For my fifth blog I will be talking about generalized linear models. Generalized linear models(GLMs) consist of two factors, an exponential family of distributions and a link function.
To demonstrate GLMs I will be using the Boston dataset.
library(MASS)
head(Boston)
## crim zn indus chas nox rm age dis rad tax ptratio black lstat
## 1 0.00632 18 2.31 0 0.538 6.575 65.2 4.0900 1 296 15.3 396.90 4.98
## 2 0.02731 0 7.07 0 0.469 6.421 78.9 4.9671 2 242 17.8 396.90 9.14
## 3 0.02729 0 7.07 0 0.469 7.185 61.1 4.9671 2 242 17.8 392.83 4.03
## 4 0.03237 0 2.18 0 0.458 6.998 45.8 6.0622 3 222 18.7 394.63 2.94
## 5 0.06905 0 2.18 0 0.458 7.147 54.2 6.0622 3 222 18.7 396.90 5.33
## 6 0.02985 0 2.18 0 0.458 6.430 58.7 6.0622 3 222 18.7 394.12 5.21
## medv
## 1 24.0
## 2 21.6
## 3 34.7
## 4 33.4
## 5 36.2
## 6 28.7
To fit the model the glm function is used.

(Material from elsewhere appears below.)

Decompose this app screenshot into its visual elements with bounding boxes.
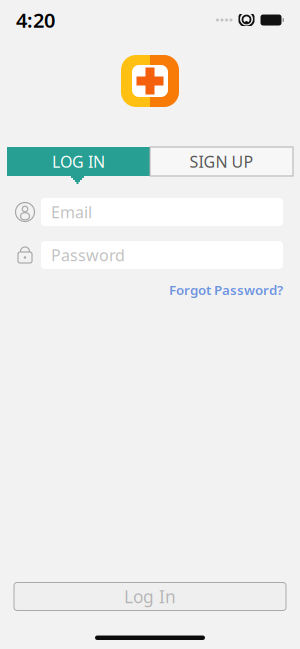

model <- glm(age ~ medv + ptratio + rm, family = gaussian, data = Boston)
model
##
## Call: glm(formula = age ~ medv + ptratio + rm, family = gaussian, data = Boston)
##
## Coefficients:
## (Intercept) medv ptratio rm
## 59.845 -1.098 1.230 1.713
##
## Degrees of Freedom: 505 Total (i.e. Null); 502 Residual
## Null Deviance: 400100
## Residual Deviance: 340300 AIC: 4740
Here the glm function is made up of formula, family, link, and data. The formula is created based on the variables you use. The family is the type of distribution used, in this case gaussian is used. The family type has a default link function, gaussian’s link function is “identity”. The data used is the boston dataset.
plot(model)
When you plot the model you get different graphs based on the residuals and a Q-Q plot.